Sterl was the last to leave the Forks. He was glad to go, because that was imperative, yet he felt a strong and inexplicable regret. He was the last to look at the crosses of the trekkers who had perished there. What lonely graves! The full-banked river ran swiftly and green; the wattles and gums were bright with colorful blossoms and wildfowl. On the opposite bank a line of blacks stood at gaze, motionless, wild, locked in their mystic thoughts. Blue and white herons lined the sandbars. Turning away, Sterl loped King out of the timber upon the level, to pass the line of wattles, and go on over the grazed and trampled grass to his old p
osition at the left end of the mob.
On their way—on the great trek again—with the unknown calling! Sterl felt the swell of his heart. But his emotion was not all exultance. Many cattle and horses, several wagons, and fourteen dead men and one woman had been left behind. Slyter’s five drovers, not including him and Red, and four of Dann’s, remained to handle that mob and three hundred horses, and six heavily laden wagons, across the endless leagues. The trek assumed more monumental risks and travails than ever.

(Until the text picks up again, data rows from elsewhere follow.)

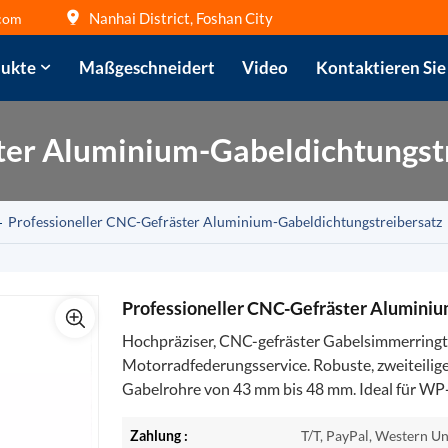
Nanhai District, Foshan City
com
ukte
Maßgeschneidert
Video
Kontaktieren Sie
ter Aluminium-Gabeldichtungst
Professioneller CNC-Gefräster Aluminium-Gabeldichtungstreibersatz
Professioneller CNC-Gefräster Aluminiu
Hochpräziser, CNC-gefräster Gabelsimmerringt
Motorradfederungsservice. Robuste, zweiteilig
Gabelrohre von 43 mm bis 48 mm. Ideal für WP
Zahlung :
T/T, PayPal, Western Un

Yet the start, the fact, the fate seemed unutterably inspiring. Why was it, wondered Sterl, so soul-stirring, so pulse-ringing? The answer was romance, adventure, the call of the unknown, the unconquerable spirit of man to roam, to seek, to find, and never to yield. Stanley Dann and Slyter might think in terms of new grassy downs, perennial springs and rivers, and multiplying cattle, an empire of their own, but that was not their ruling passion. They were the explorers, the doers, the finders. Even Ormiston must have been actuated by the spell of the bushland. And Eric Dann had succumbed to it without the courage to carry on like a man. Never in all Sterl’s life of riding ranges had his sight been assailed by so much brightness.
The sky was deep azure, floating a few silver-white clouds. The sun appeared no relation to that molten copper disc of a few weeks past. And the waving, rippling, shining landscape, in all its infinite variety of brilliant hues, stormed and assailed Sterl’s beauty-loving and color-worshipping senses.